El auricular cayó de su mano.
Jerry Sleeper lo esperaba en la acera, fuera del sector del aeropuerto donde se recogía el equipaje. Moore arrojó su maleta con ruedas en el asiento de atrás y se metió en el auto, cerrando la puerta con un golpe fuerte.
– ¿La encontraste? -fue lo primero que preguntó Moore.
– Todavía no -dijo Sleeper mientras se alejaba del cordón-. Su Mercedes desapareció, y no hay evidencias de ningún forcejeo en su departamento. Sea lo que fuese lo que sucedió, fue rápido, y dentro o cerca del vehículo. Peter Falco fue el último en verla, alrededor de las cinco y cuarto, en el estacionamiento del hospital. Cerca de media hora más tarde, la operadora del Pilgrim la llamó al localizador y habló con ella por teléfono. Cordell la llamó de vuelta desde su auto. La conversación se cortó en forma abrupta. La operadora alega que fue el hijo de Herman Gwadowski el que hizo la llamada original al localizador.
– ¿Está confirmado?
– Ivan Gwadowski estaba en un avión rumbo a California a las doce del mediodía. Él no hizo esa llamada.
No necesitaban aclarar quién había hecho la llamada al localizador. Ambos lo sabían. Moore, agitado, clavó los ojos en la hilera de luces de la calle, que se sucedían como una abigarrada y densa cinta de abalorios rojos contra el cielo negro de la noche.
«La tiene desde las seis de la tarde. ¿Qué le habrá hecho en estas cuatro horas?»
– Quiero ver dónde vive Warren Hoyt -dijo Moore.
– Vamos en dirección a su casa ahora. Sabemos que terminó su horario en el Laboratorio Interpath cerca de las siete de esta mañana. A las diez de la mañana llamó a su supervisor para decir que había tenido una emergencia familiar y que no estaría de vuelta en el laboratorio al menos por una semana. Nadie lo ha visto desde entonces. Ni en su departamento ni en el laboratorio.
– ¿Y la emergencia familiar?
– No tiene familia. Su única tía murió en febrero.
La hilera de luces de la calle se difuminó en un manchón rojo. Moore pestañeó, y dio vuelta la cara para que Sleeper no viera sus lágrimas.

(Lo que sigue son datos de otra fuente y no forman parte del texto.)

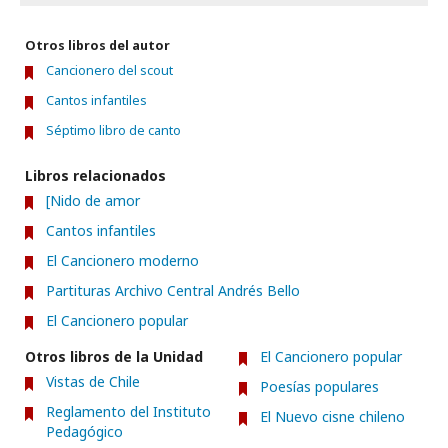
Otros libros del autor
Cancionero del scout
Cantos infantiles
Séptimo libro de canto
Libros relacionados
[Nido de amor
Cantos infantiles
El Cancionero moderno
Partituras Archivo Central Andrés Bello
El Cancionero popular
Otros libros de la Unidad
El Cancionero popular
Vistas de Chile
Poesías populares
Reglamento del Instituto
El Nuevo cisne chileno
Pedagógico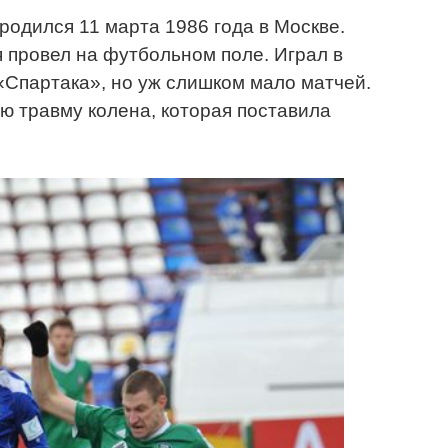
одился 11 марта 1986 года в Москве.
я провел на футбольном поле. Играл в
«Спартака», но уж слишком мало матчей.
ю травму колена, которая поставила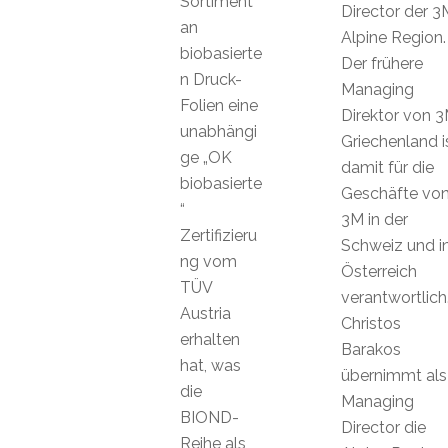
Sortiment
Director der 3
an
Alpine Region.
biobasierte
Der frühere
n Druck-
Managing
Folien eine
Direktor von 
unabhängi
Griechenland i
ge „OK
damit für die
biobasierte
Geschäfte vo
“
3M in der
Zertifizieru
Schweiz und i
ng vom
Österreich
TÜV
verantwortlich
Austria
Christos
erhalten
Barakos
hat, was
übernimmt als
die
Managing
BIOND-
Director die
Reihe als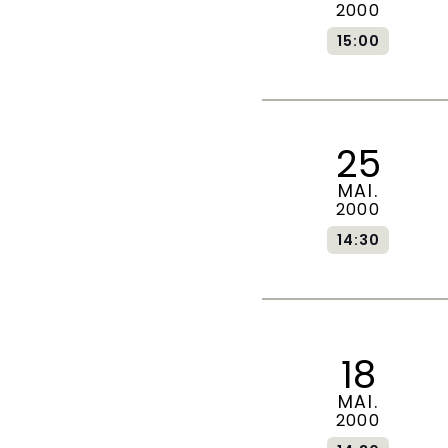
2000
15:00
25
MAI.
2000
14:30
18
MAI.
2000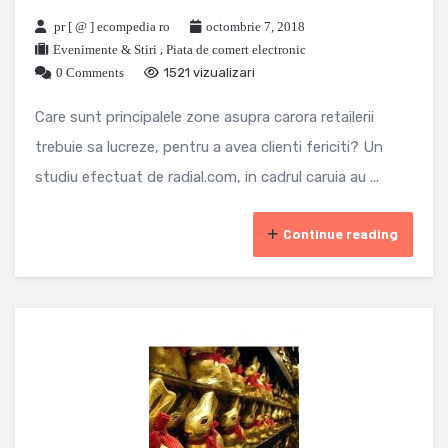
pr [ @ ] ecompedia ro
octombrie 7, 2018
Evenimente & Stiri
,
Piata de comert electronic
0 Comments
1521 vizualizari
Care sunt principalele zone asupra carora retailerii
trebuie sa lucreze, pentru a avea clienti fericiti? Un
studiu efectuat de radial.com, in cadrul caruia au ...
Continue reading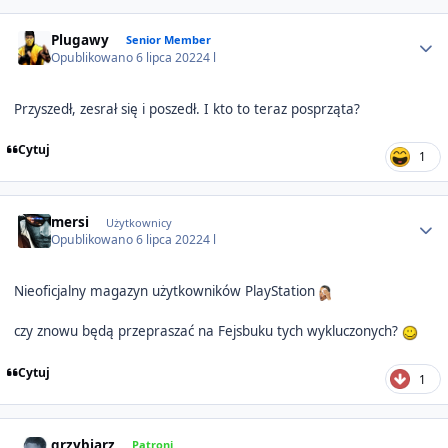
Author stats
Plugawy
Senior Member
Opublikowano
6 lipca 2022
4 l
Przyszedł, zesrał się i poszedł. I kto to teraz posprząta?
Cytuj
1
Author stats
mersi
Użytkownicy
Opublikowano
6 lipca 2022
4 l
Nieoficjalny magazyn użytkowników PlayStation
czy znowu będą przepraszać na Fejsbuku tych wykluczonych?
Cytuj
1
Author stats
grzybiarz
Patroni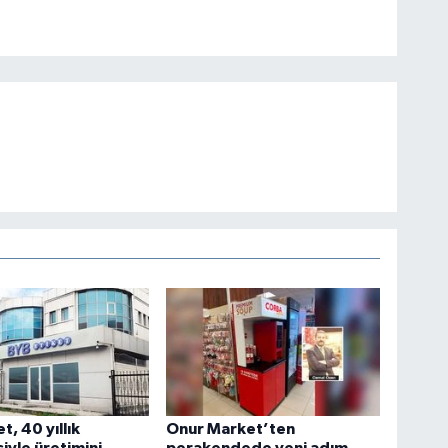
t, 40 yıllık
Onur Market’ten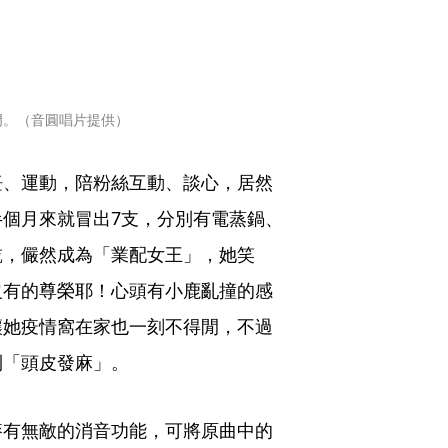
門。（音圓唱片提供）
飪、運動，陪粉絲互動、談心，居然
個月來就冒出7支，分別有電蒸鍋、
乾，儼然成為「業配女王」，她笑
沒有的尊榮耶！心頭有小鹿亂撞的感
讓她疫情窩在家也一刻不得閒，不過
到「頭皮發麻」。
麥有無敵的消音功能，可將原曲中的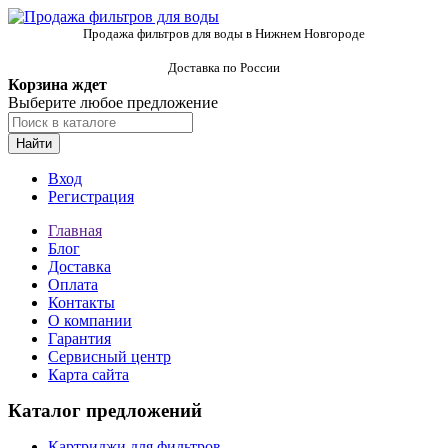
Продажа фильтров для воды в Нижнем Новгороде
Доставка по России
Корзина ждет
Выберите любое предложение
Найти
Вход
Регистрация
Главная
Блог
Доставка
Оплата
Контакты
О компании
Гарантия
Сервисный центр
Карта сайта
Каталог предложений
Картриджи для фильтров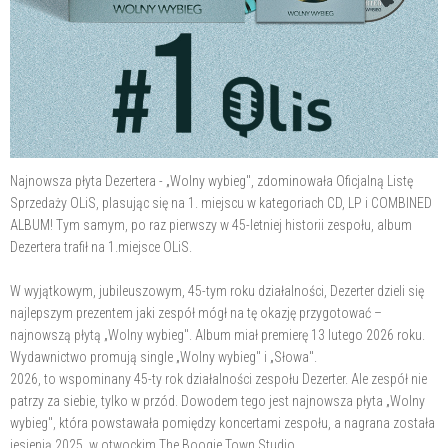
Najnowsza płyta Dezertera - „Wolny wybieg", zdominowała Oficjalną Listę
Sprzedaży OLiS, plasując się na 1. miejscu w kategoriach CD, LP i COMBINED
ALBUM! Tym samym, po raz pierwszy w 45-letniej historii zespołu, album
Dezertera trafił na 1.miejsce OLiS.
W wyjątkowym, jubileuszowym, 45-tym roku działalności, Dezerter dzieli się
najlepszym prezentem jaki zespół mógł na tę okazję przygotować –
najnowszą płytą „Wolny wybieg". Album miał premierę 13 lutego 2026 roku.
Wydawnictwo promują single „Wolny wybieg" i „Słowa".
2026, to wspominany 45-ty rok działalności zespołu Dezerter. Ale zespół nie
patrzy za siebie, tylko w przód. Dowodem tego jest najnowsza płyta „Wolny
wybieg", która powstawała pomiędzy koncertami zespołu, a nagrana została
jesienią 2025, w otwockim The Boogie Town Studio.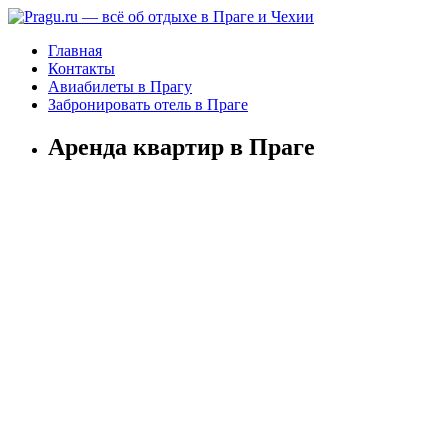
Главная
Контакты
Авиабилеты в Прагу
Забронировать отель в Праге
Аренда квартир в Праге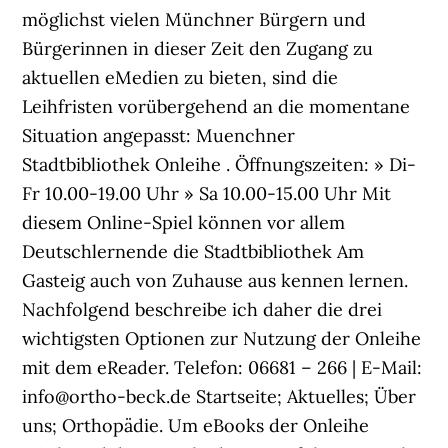
möglichst vielen Münchner Bürgern und
Bürgerinnen in dieser Zeit den Zugang zu
aktuellen eMedien zu bieten, sind die
Leihfristen vorübergehend an die momentane
Situation angepasst: Muenchner
Stadtbibliothek Onleihe . Öffnungszeiten: » Di-
Fr 10.00-19.00 Uhr » Sa 10.00-15.00 Uhr Mit
diesem Online-Spiel können vor allem
Deutschlernende die Stadtbibliothek Am
Gasteig auch von Zuhause aus kennen lernen.
Nachfolgend beschreibe ich daher die drei
wichtigsten Optionen zur Nutzung der Onleihe
mit dem eReader. Telefon: 06681 – 266 | E-Mail:
info@ortho-beck.de Startseite; Aktuelles; Über
uns; Orthopädie. Um eBooks der Onleihe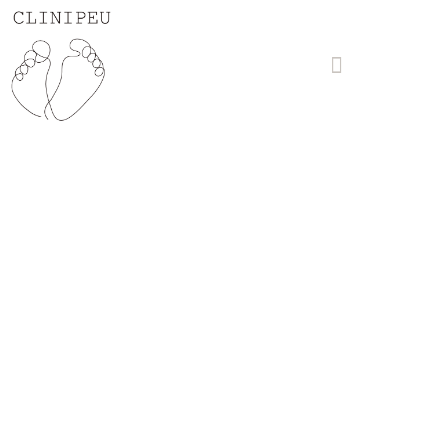
Sobre nosotros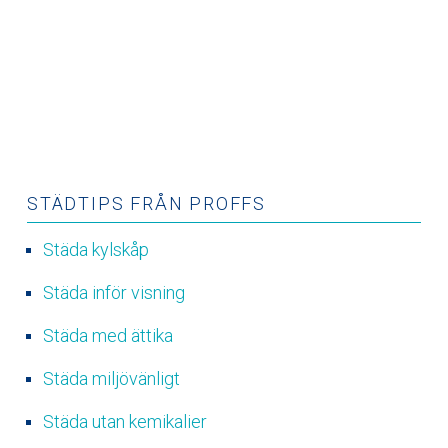
STÄDTIPS FRÅN PROFFS
Städa kylskåp
Städa inför visning
Städa med ättika
Städa miljövänligt
Städa utan kemikalier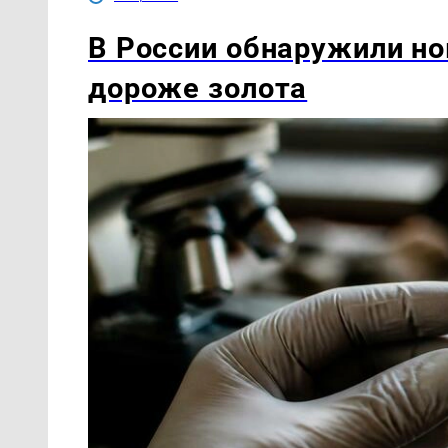
В России обнаружили но
дороже золота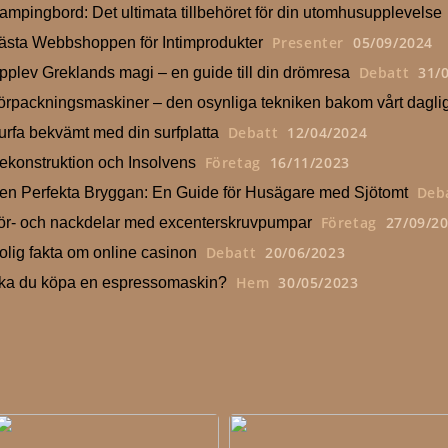
ampingbord: Det ultimata tillbehöret för din utomhusupplevelse
Presenter
05/09/2024
ästa Webbshoppen för Intimprodukter
Debatt
31/
pplev Greklands magi – en guide till din drömresa
örpackningsmaskiner – den osynliga tekniken bakom vårt daglig
Debatt
12/04/2024
urfa bekvämt med din surfplatta
Företag
16/11/2023
ekonstruktion och Insolvens
Deb
en Perfekta Bryggan: En Guide för Husägare med Sjötomt
Företag
27/09/2
ör- och nackdelar med excenterskruvpumpar
Debatt
20/06/2023
olig fakta om online casinon
Hem
30/05/2023
ka du köpa en espressomaskin?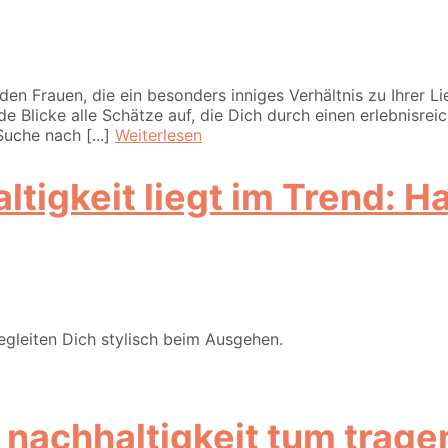
n Frauen, die ein besonders inniges Verhältnis zu Ihrer L
 Blicke alle Schätze auf, die Dich durch einen erlebnisrei
uche nach [...]
Weiterlesen
ltigkeit liegt im Trend:
gleiten Dich stylisch beim Ausgehen.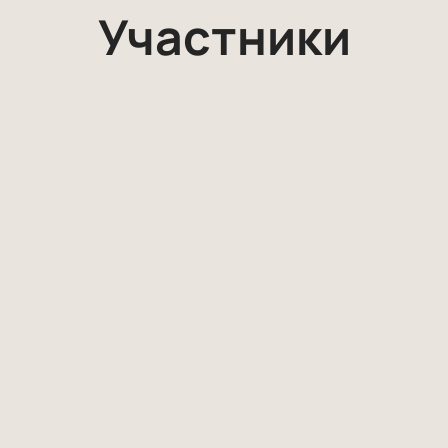
Участники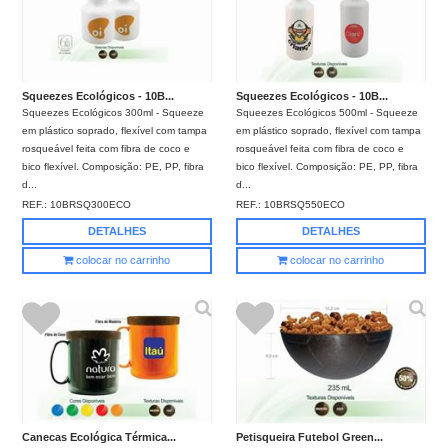
Squeezes Ecológicos - 10B...
Squeezes Ecológicos - 10B...
Squeezes Ecológicos 300ml - Squeeze
Squeezes Ecológicos 500ml - Squeeze
em plástico soprado, flexível com tampa
em plástico soprado, flexível com tampa
rosqueável feita com fibra de coco e
rosqueável feita com fibra de coco e
bico flexível. Composição: PE, PP, fibra
bico flexível. Composição: PE, PP, fibra
d...
d...
REF.:
10BRSQ300ECO
REF.:
10BRSQ550ECO
DETALHES
DETALHES
colocar no carrinho
colocar no carrinho
Canecas Ecológica Térmica...
Petisqueira Futebol Green...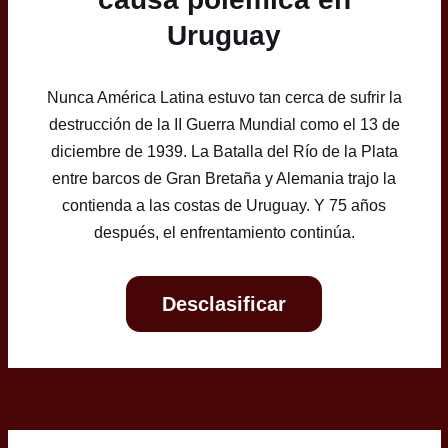
Uruguay
Nunca América Latina estuvo tan cerca de sufrir la
destrucción de la II Guerra Mundial como el 13 de
diciembre de 1939. La Batalla del Río de la Plata
entre barcos de Gran Bretaña y Alemania trajo la
contienda a las costas de Uruguay. Y 75 años
después, el enfrentamiento continúa.
Desclasificar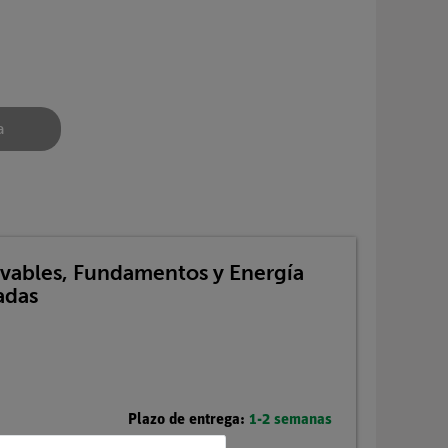
a
ovables, Fundamentos y Energía
adas
Plazo de entrega:
1-2 semanas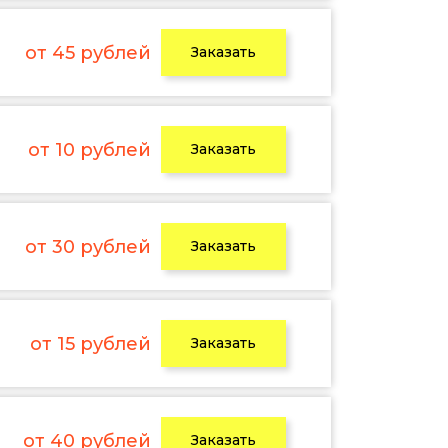
от 45 рублей
Заказать
от 10 рублей
Заказать
от 30 рублей
Заказать
от 15 рублей
Заказать
от 40 рублей
Заказать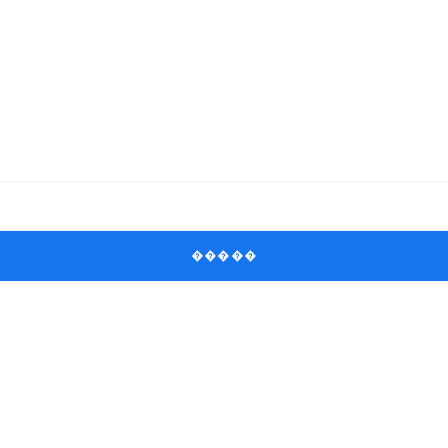
�����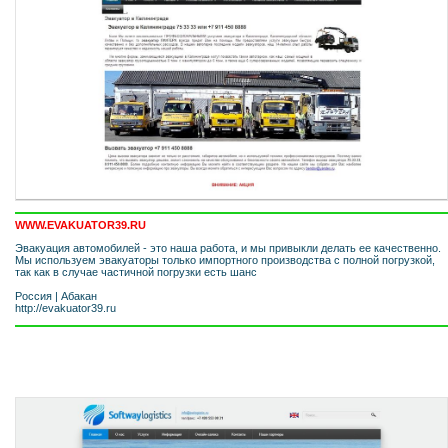
WWW.EVAKUATOR39.RU
Эвакуация автомобилей - это наша работа, и мы привыкли делать ее качественно.
Мы используем эвакуаторы только импортного производства с полной погрузкой,
так как в случае частичной погрузки есть шанс
Россия
|
Абакан
http://evakuator39.ru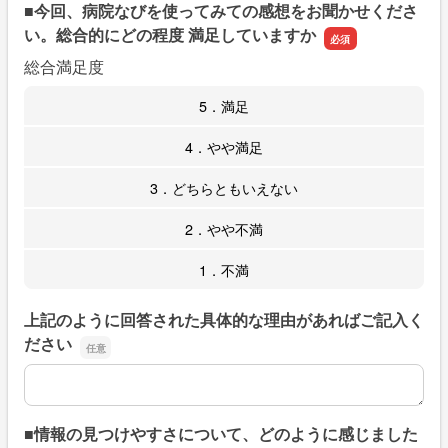
■今回、病院なびを使ってみての感想をお聞かせくださ
い。総合的にどの程度 満足していますか
総合満足度
5．満足
4．やや満足
3．どちらともいえない
2．やや不満
1．不満
上記のように回答された具体的な理由があればご記入く
ださい
上記のように回答された具体的な理由があればご記入くだ
■情報の見つけやすさについて、どのように感じました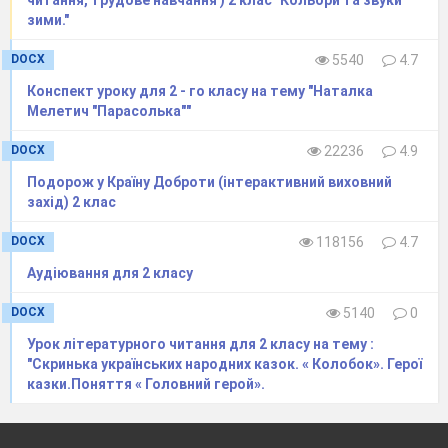
читання, трудове навчання ) 2 клас "Кольори та звуки
зими."
DOCX
5540
4.7
Конспект уроку для 2 - го класу на тему "Наталка
Мелетич "Парасолька""
DOCX
22236
4.9
Подорож у Країну Доброти (інтерактивний виховний
захід) 2 клас
DOCX
118156
4.7
Аудіювання для 2 класу
DOCX
5140
0
Урок літературного читання для 2 класу на тему :
"Скринька українських народних казок. « Колобок». Герої
казки.Поняття « Головний герой».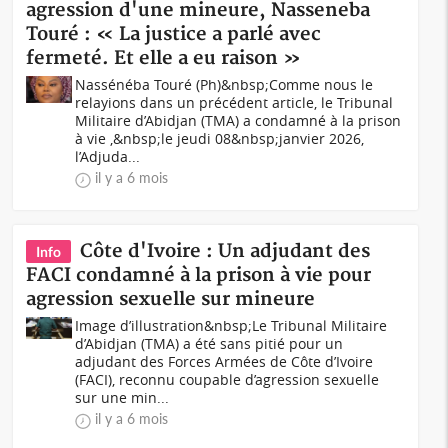
agression d'une mineure, Nasseneba
Touré : « La justice a parlé avec
fermeté. Et elle a eu raison »
Nassénéba Touré (Ph)&nbsp;Comme nous le
relayions dans un précédent article, le Tribunal
Militaire d’Abidjan (TMA) a condamné à la prison
à vie ,&nbsp;le jeudi 08&nbsp;janvier 2026,
l’Adjuda...
il y a 6 mois
Côte d'Ivoire : Un adjudant des
Info
FACI condamné à la prison à vie pour
agression sexuelle sur mineure
Image d’illustration&nbsp;Le Tribunal Militaire
d’Abidjan (TMA) a été sans pitié pour un
adjudant des Forces Armées de Côte d’Ivoire
(FACI), reconnu coupable d’agression sexuelle
sur une min...
il y a 6 mois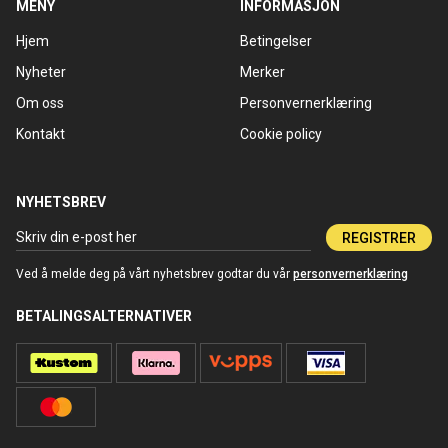
MENY
INFORMASJON
Hjem
Betingelser
Nyheter
Merker
Om oss
Personvernerklæring
Kontakt
Cookie policy
NYHETSBREV
REGISTRER
Ved å melde deg på vårt nyhetsbrev godtar du vår
personvernerklæring
BETALINGSALTERNATIVER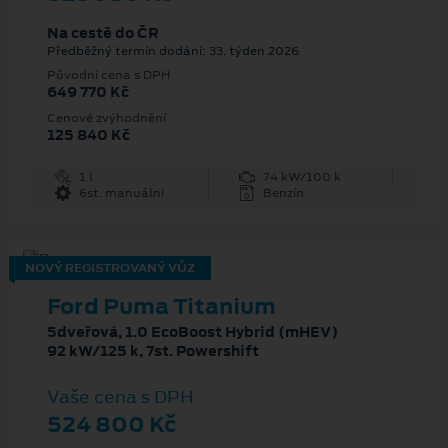
Na cestě do ČR
Předběžný termín dodání: 33. týden 2026
Původní cena s DPH
649 770 Kč
Cenové zvýhodnění
125 840 Kč
1 l
74 kW/100 k
6st. manuální
Benzín
NOVÝ REGISTROVANÝ VŮZ
Ford Puma Titanium
5dveřová, 1.0 EcoBoost Hybrid (mHEV)
92 kW/125 k, 7st. Powershift
Vaše cena s DPH
524 800 Kč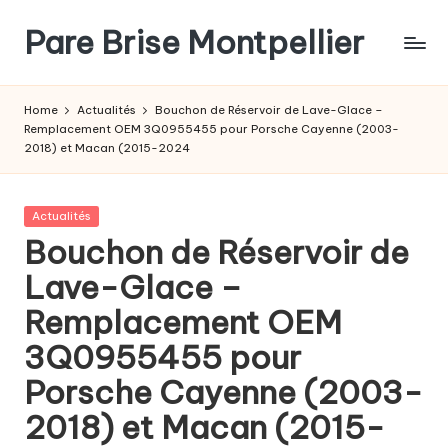
Pare Brise Montpellier
Skip
to
content
Home
Actualités
Bouchon de Réservoir de Lave-Glace –
Remplacement OEM 3Q0955455 pour Porsche Cayenne (2003-
2018) et Macan (2015-2024
Posted
Actualités
in
Bouchon de Réservoir de
Lave-Glace –
Remplacement OEM
3Q0955455 pour
Porsche Cayenne (2003-
2018) et Macan (2015-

Warren Hoyt vivía en el North End, un arcaico laberinto de calles estrechas y edificios de ladrillo rojo que constituía uno de los barrios más antiguos de Boston. Se lo consideraba una zona segura de la ciudad, gracias a los ojos atentos de la población italiana local, que poseía allí diversos negocios. Aquí, sobre una calle en la que tanto los turistas como los habitantes caminaban con poco miedo al crimen, había vivido un monstruo.